→ WHAT THE TASK ASKS
Every line below must be reproduced exactly; no pictures are to be included.

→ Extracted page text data
____________
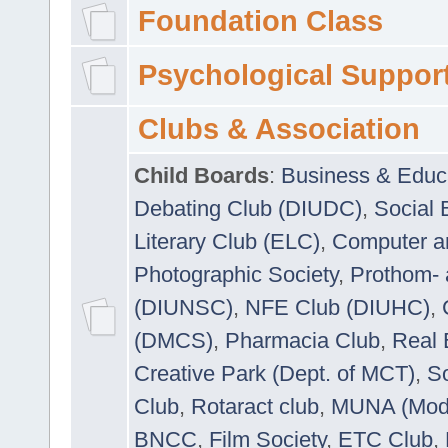
Foundation Class
Psychological Suppor
Clubs & Association
Child Boards
:
Business & Educ
Debating Club (DIUDC)
,
Social 
Literary Club (ELC)
,
Computer a
Photographic Society
,
Prothom-
(DIUNSC)
,
NFE Club (DIUHC)
,
(DMCS)
,
Pharmacia Club
,
Real 
Creative Park (Dept. of MCT)
,
So
Club
,
Rotaract club
,
MUNA (Model
BNCC
,
Film Society
,
ETC Club
,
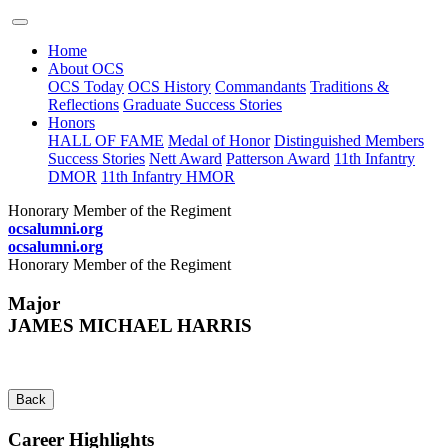
Home
About OCS
OCS Today
OCS History
Commandants
Traditions &
Reflections
Graduate Success Stories
Honors
HALL OF FAME
Medal of Honor
Distinguished Members
Success Stories
Nett Award
Patterson Award
11th Infantry
DMOR
11th Infantry HMOR
Honorary Member of the Regiment
ocsalumni.org
ocsalumni.org
Honorary Member of the Regiment
Major
JAMES MICHAEL HARRIS
Back
Career Highlights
____________
→ TASK RESULT
Foundation Class
Psychological Suppor
Clubs & Association
Child Boards
:
Business & Educ
Debating Club (DIUDC)
,
Social 
Literary Club (ELC)
,
Computer a
Photographic Society
,
Prothom-
(DIUNSC)
,
NFE Club (DIUHC)
,
(DMCS)
,
Pharmacia Club
,
Real 
Creative Park (Dept. of MCT)
,
So
Club
,
Rotaract club
,
MUNA (Model
BNCC
,
Film Society
,
ETC Club
,
Home
About OCS
OCS Today
OCS History
Commandants
Traditions &
Reflections
Graduate Success Stories
Honors
HALL OF FAME
Medal of Honor
Distinguished Members
Success Stories
Nett Award
Patterson Award
11th Infantry
DMOR
11th Infantry HMOR
Honorary Member of the Regiment
ocsalumni.org
ocsalumni.org
Honorary Member of the Regiment
Major
JAMES MICHAEL HARRIS
Back
Career Highlights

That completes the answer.